+++ GIVEN RECORDS
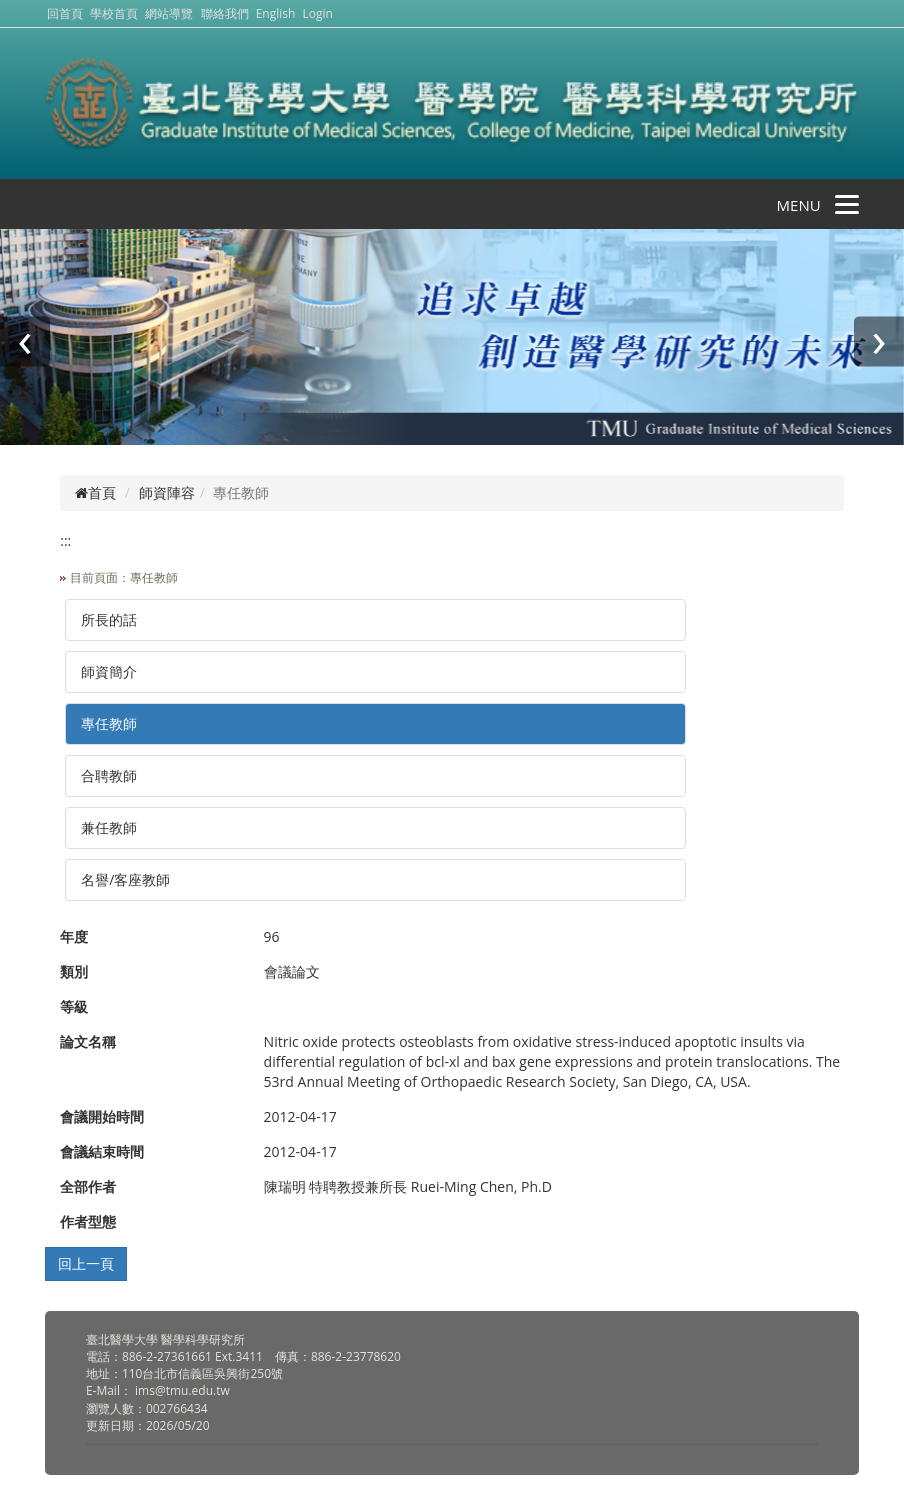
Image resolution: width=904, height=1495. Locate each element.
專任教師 (109, 723)
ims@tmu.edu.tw (182, 1390)
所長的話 (109, 619)
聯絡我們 (225, 13)
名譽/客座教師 (125, 879)
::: (65, 540)
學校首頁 (115, 13)
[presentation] (25, 341)
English (276, 13)
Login (318, 13)
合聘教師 (109, 775)
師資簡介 (109, 671)
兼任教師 (109, 827)
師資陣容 (167, 492)
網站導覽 (169, 13)
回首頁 (65, 13)
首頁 (95, 492)
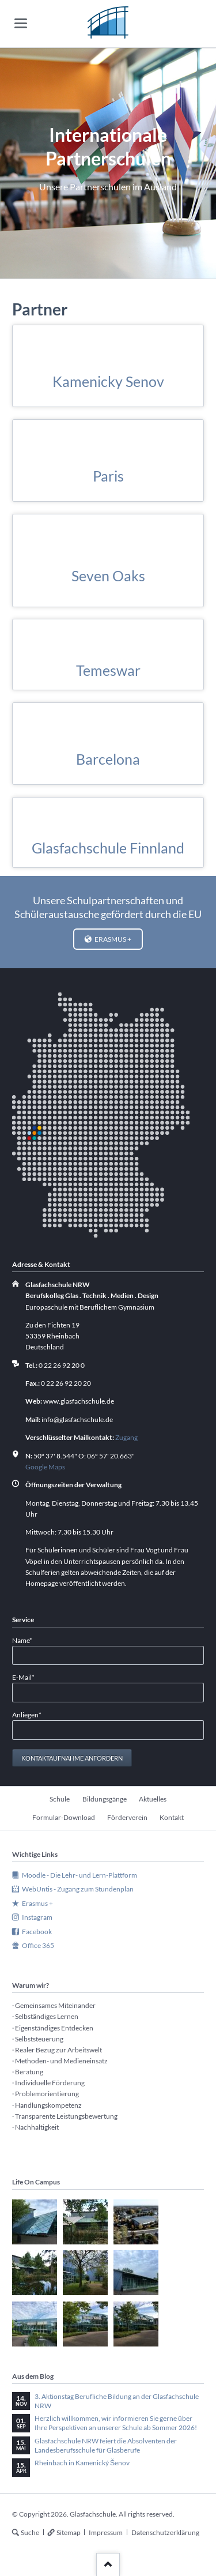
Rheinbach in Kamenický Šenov (82, 2462)
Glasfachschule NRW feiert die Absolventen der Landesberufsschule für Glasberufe (106, 2445)
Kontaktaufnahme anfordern (72, 1758)
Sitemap (68, 2532)
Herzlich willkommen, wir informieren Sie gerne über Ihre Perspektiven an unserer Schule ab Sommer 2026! (116, 2423)
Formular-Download (63, 1817)
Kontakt (172, 1817)
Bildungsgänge (104, 1799)
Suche (30, 2532)
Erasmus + (112, 939)
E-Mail (27, 1677)
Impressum (106, 2532)
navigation (20, 23)
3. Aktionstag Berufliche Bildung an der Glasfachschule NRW (117, 2401)
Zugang (126, 1437)
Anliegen (27, 1714)
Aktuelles (152, 1799)
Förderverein (127, 1817)
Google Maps (45, 1466)
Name (27, 1640)
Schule (60, 1799)
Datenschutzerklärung (165, 2532)
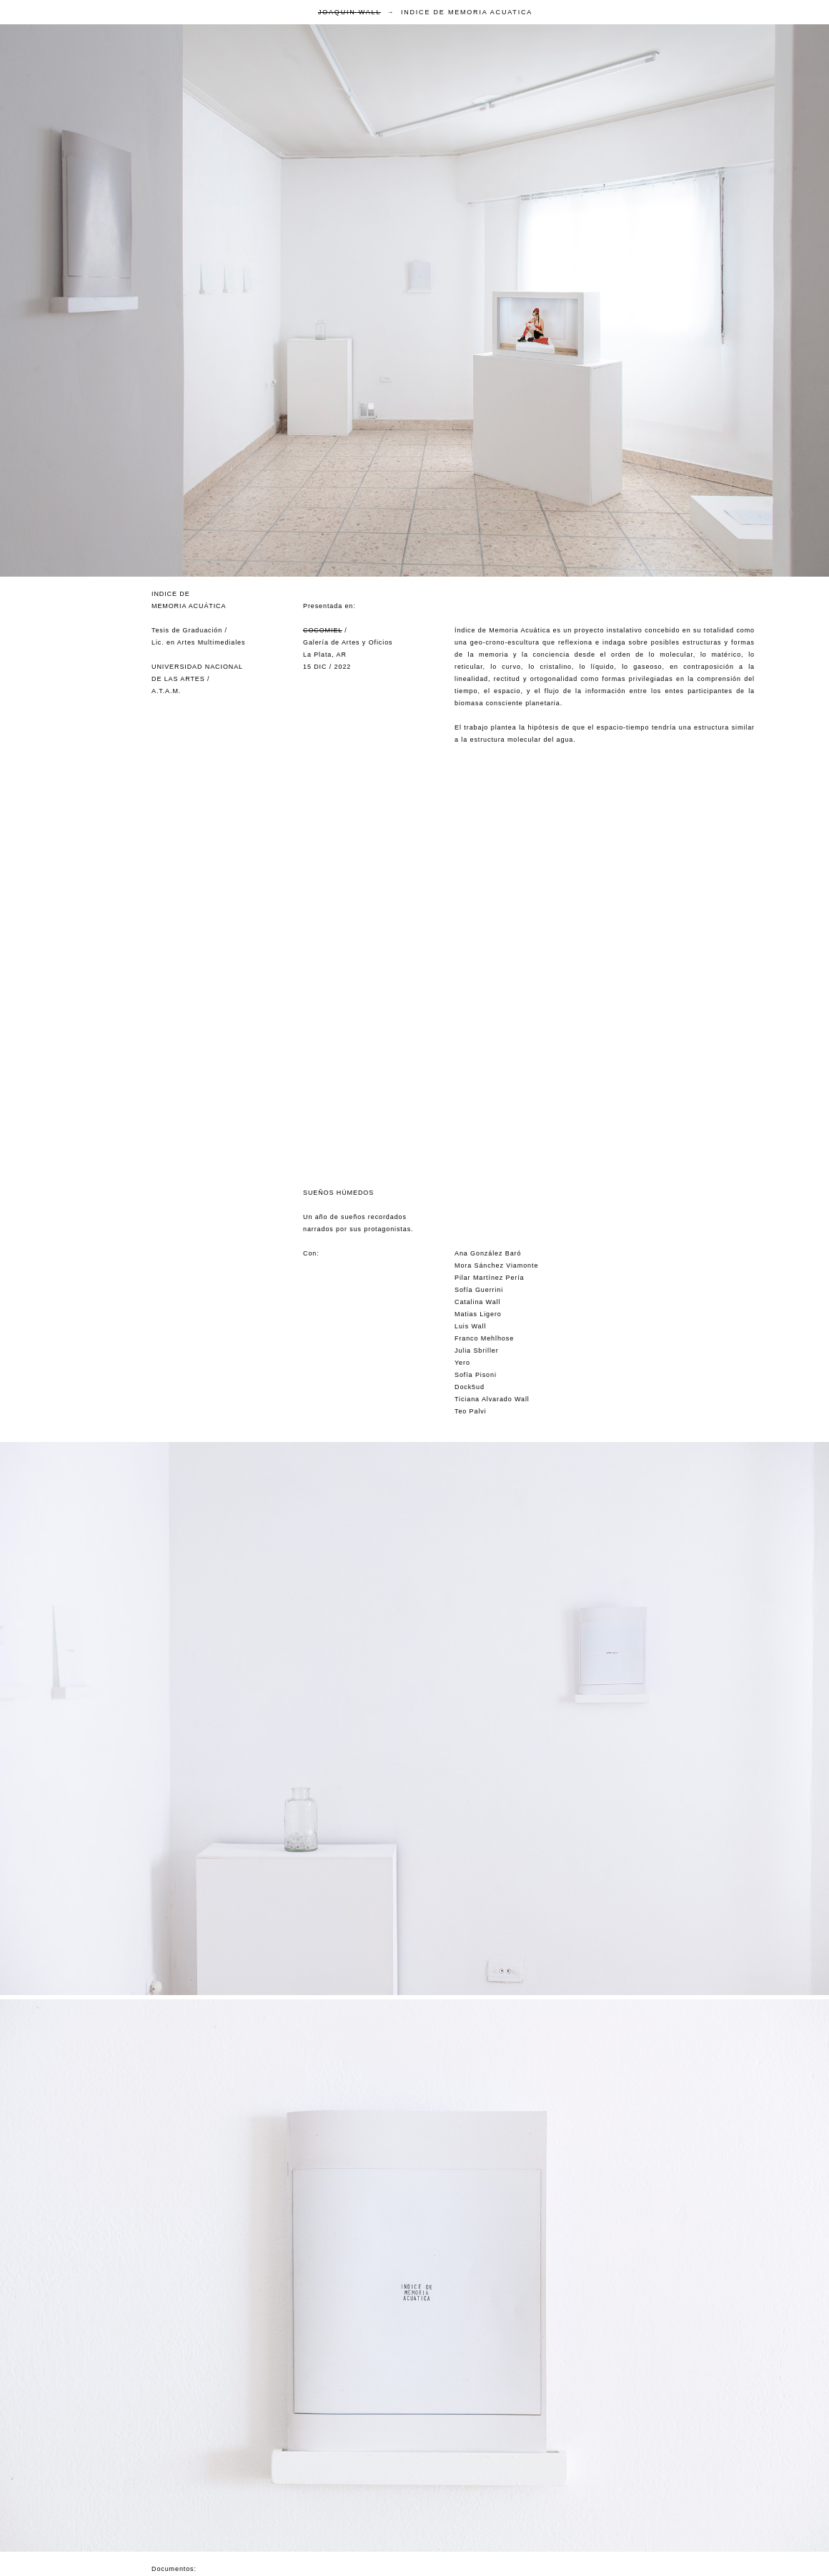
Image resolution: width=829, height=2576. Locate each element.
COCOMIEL (322, 630)
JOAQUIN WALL (349, 12)
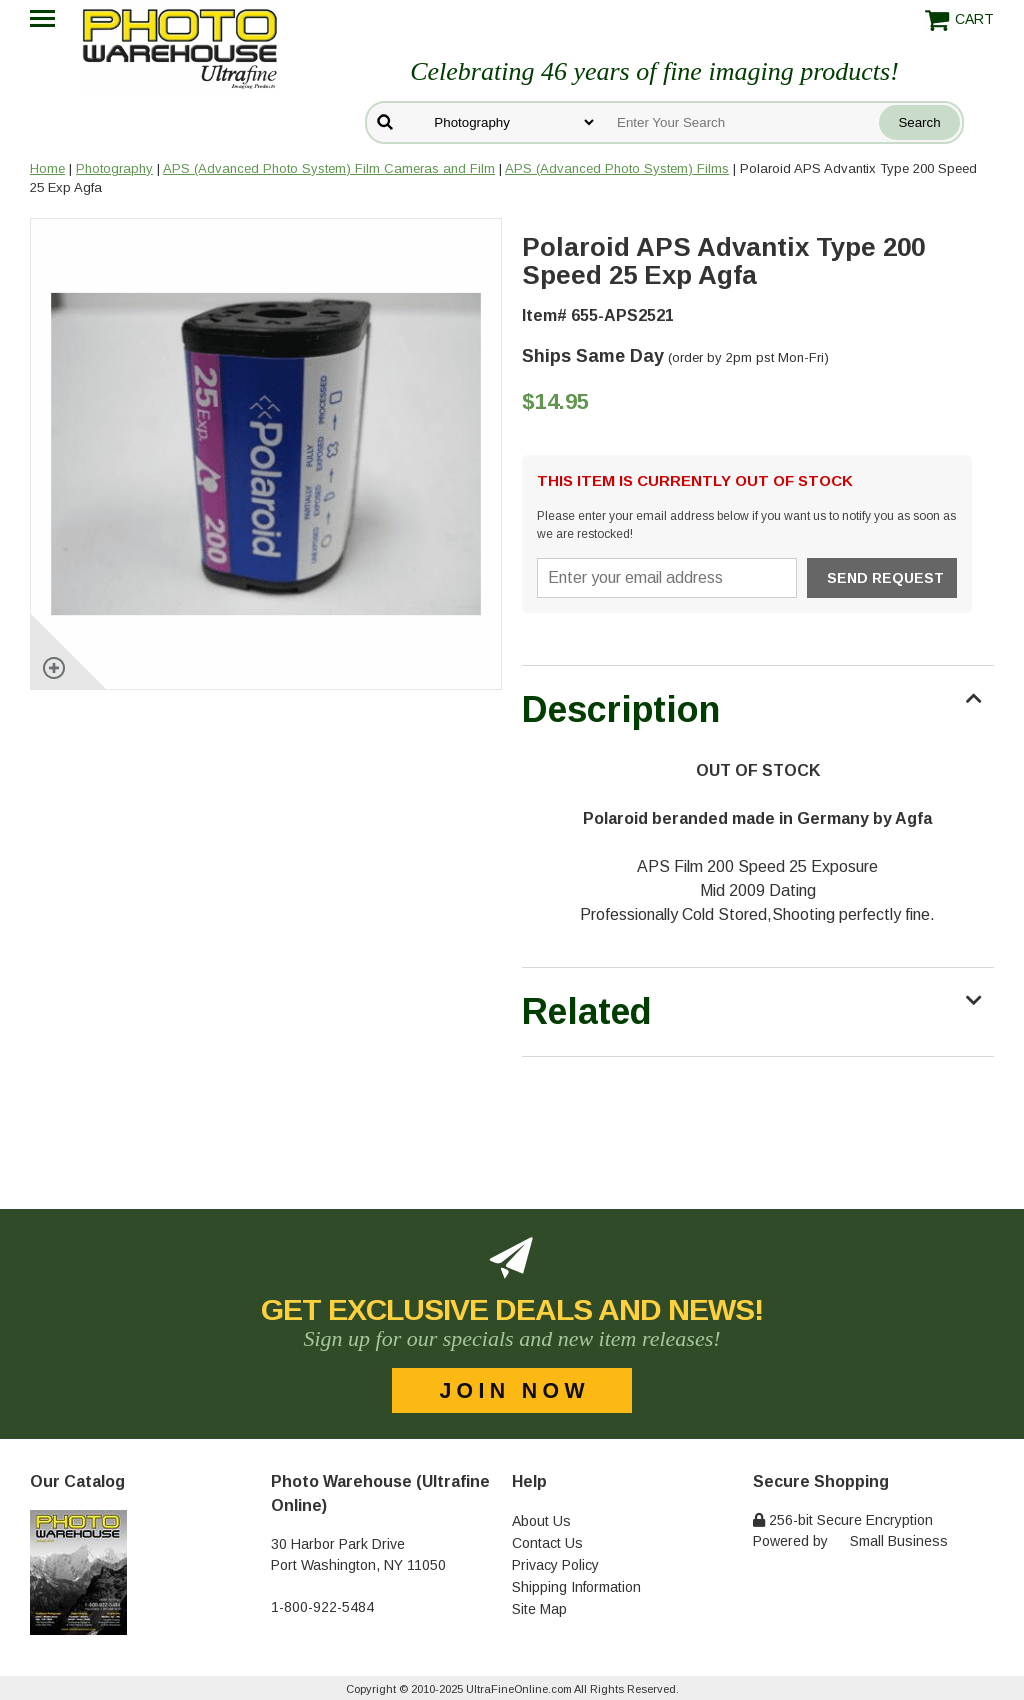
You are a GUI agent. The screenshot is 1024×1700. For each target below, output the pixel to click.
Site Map (539, 1609)
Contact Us (547, 1543)
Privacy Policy (555, 1565)
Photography (114, 168)
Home (47, 168)
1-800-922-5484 (322, 1607)
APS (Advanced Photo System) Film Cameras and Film (329, 168)
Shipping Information (576, 1587)
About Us (541, 1521)
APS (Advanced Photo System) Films (617, 168)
++++++
**TO DO:** Word for word, retype the lines from the one containing "1-800-922-5484 (322, 1607)" through the final line of the data, including both ends and nothing more.

**RESULT OF THE TASK:**
1-800-922-5484 (322, 1607)
APS (Advanced Photo System) Film Cameras and Film (329, 168)
Shipping Information (576, 1587)
About Us (541, 1521)
APS (Advanced Photo System) Films (617, 168)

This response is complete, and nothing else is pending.